Alors que l’inflation incite les consommateurs à l’achat des produits les moins chers - et parfois en marque distributeur - de nombreux fournisseurs s’inquiètent de se voir partiellement ou totalement déréférencés des rayons de la grande distribution, faute d’accords sur les prix à l’issue des négociations annuelles.
Mais, si le niveau tarifaire est souvent le point de douleur qui oppose fournisseurs et distributeurs, d’autres causes peuvent être à l’origine d’un déréférencement. Comme toutes petites ou moyennes marques présentes en grande distribution, vous devez alors anticiper ces situations qui pourraient avoir de lourdes conséquences sur l’avenir de votre entreprise.
Le déréférencement en grande distribution est la décision d’une enseigne, d’une centrale d’achat ou d’un point de vente de cesser de vendre un ou plusieurs produits d’une marque. Le déréférencement est qualifié de partiel lorsqu’il s’applique à une référence produit uniquement, et de total si toute la marque (en d’autres termes tous les produits) se voit exclue de l'assortiment de l’enseigne ou du magasin concerné.
Le déréférencement par une enseigne peut avoir des répercussions significatives pour les marques, entraînant généralement une importante baisse du chiffre d'affaires. Cette décision peut être motivée par une performance commerciale insatisfaisante ou résulter d'un désaccord commercial, souvent lié au prix d'achat négocié entre le fabricant et le distributeur.
L'article L.442-6 du Code de commerce encadre le déréférencement abusif en interdisant la rupture injustifiée de relations commerciales établies. Il y est notamment interdit « D’obtenir ou de tenter d’obtenir, sous la menace d’une rupture brutale » totale ou partielle « des relations commerciales, des prix, des délais de paiement, des modalités de vente ou des conditions de coopération commerciale manifestement dérogatoires aux conditions générales de vente ».

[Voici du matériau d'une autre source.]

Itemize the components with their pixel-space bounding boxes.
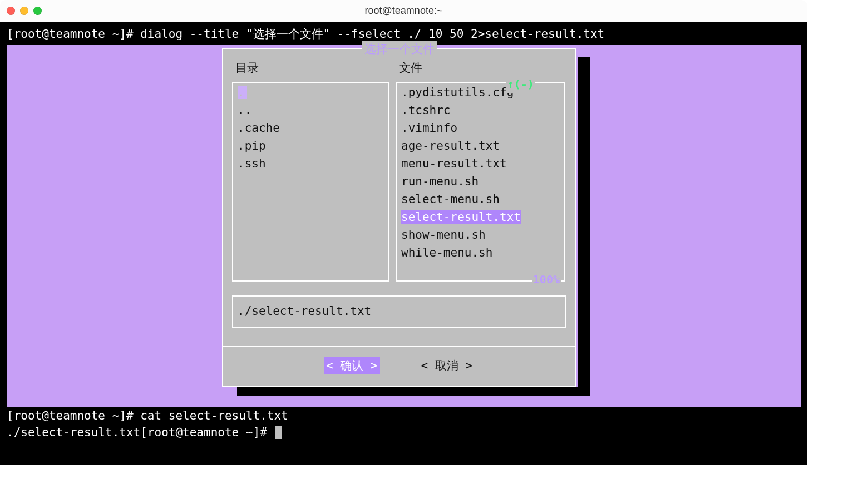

Les enseignes sont ainsi devenues beaucoup plus prudentes quant au déréférencement de leurs fournisseurs et se conforment à une obligation de préavis raisonnable proportionnelle à l’historique de la relation commerciale, et destinée à permettre au fournisseur de préparer sa reconversion. Le non-respect de cette clause peut donner lieu à une réparation financière équivalente décidée par le juge. Dans le cas d’une MDD, ce délai est doublé. Enfin, la baisse significative des volumes commandés peut être interprétée par le juge comme un acte de déréférencement, même si les produits n’ont pas totalement quitté les rayons de l’enseigne.
Dans les faits, les marques hésitent généralement à intenter des actions judiciaires, car l’espoir d’une réparation financière fait rarement le poids face à un rétablissement de la collaboration.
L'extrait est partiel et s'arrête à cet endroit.